What the exercise asks: Every line below that holds the string "Blockchain" should be copied out.

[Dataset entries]
________________________________________
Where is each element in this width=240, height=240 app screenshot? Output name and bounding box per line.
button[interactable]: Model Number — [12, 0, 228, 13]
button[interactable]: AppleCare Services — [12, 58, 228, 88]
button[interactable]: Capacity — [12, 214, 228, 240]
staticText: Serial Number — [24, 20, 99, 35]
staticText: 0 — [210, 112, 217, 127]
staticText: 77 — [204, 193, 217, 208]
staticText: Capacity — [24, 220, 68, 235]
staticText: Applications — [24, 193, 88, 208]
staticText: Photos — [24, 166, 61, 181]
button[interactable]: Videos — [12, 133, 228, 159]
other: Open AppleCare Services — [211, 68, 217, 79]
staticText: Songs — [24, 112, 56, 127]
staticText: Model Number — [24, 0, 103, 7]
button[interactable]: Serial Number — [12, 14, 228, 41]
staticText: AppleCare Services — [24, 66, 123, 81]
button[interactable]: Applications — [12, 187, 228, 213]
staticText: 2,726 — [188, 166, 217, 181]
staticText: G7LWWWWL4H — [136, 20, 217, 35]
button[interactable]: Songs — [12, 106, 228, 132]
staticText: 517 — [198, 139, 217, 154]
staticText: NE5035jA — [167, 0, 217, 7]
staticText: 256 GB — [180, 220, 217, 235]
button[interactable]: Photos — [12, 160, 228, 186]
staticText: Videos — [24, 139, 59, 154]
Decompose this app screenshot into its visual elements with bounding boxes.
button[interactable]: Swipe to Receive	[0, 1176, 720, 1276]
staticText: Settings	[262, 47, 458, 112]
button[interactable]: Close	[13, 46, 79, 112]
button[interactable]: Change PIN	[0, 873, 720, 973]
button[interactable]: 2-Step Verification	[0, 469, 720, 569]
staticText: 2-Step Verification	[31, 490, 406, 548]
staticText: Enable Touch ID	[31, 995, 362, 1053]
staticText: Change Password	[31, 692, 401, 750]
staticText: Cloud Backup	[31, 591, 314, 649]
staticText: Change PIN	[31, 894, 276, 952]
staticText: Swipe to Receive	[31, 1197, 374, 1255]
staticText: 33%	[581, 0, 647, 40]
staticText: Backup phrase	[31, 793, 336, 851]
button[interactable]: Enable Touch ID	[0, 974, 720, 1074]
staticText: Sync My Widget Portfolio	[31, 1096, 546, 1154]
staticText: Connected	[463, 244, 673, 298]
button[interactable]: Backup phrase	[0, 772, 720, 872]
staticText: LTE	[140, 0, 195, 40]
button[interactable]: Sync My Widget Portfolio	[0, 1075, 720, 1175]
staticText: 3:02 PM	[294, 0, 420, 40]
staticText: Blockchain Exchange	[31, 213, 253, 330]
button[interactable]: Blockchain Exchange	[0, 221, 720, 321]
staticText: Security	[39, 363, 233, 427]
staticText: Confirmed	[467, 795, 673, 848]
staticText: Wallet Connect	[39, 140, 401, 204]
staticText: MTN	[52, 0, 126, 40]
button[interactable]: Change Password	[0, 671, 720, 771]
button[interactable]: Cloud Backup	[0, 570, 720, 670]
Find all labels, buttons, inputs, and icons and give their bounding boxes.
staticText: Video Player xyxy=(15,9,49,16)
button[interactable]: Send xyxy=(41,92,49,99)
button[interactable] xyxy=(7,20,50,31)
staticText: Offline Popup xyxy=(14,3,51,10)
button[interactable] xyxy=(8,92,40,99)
________________________________________
Written response:
staticText: Blockchain Exchange	[31, 213, 253, 330]
button[interactable]: Blockchain Exchange	[0, 221, 720, 321]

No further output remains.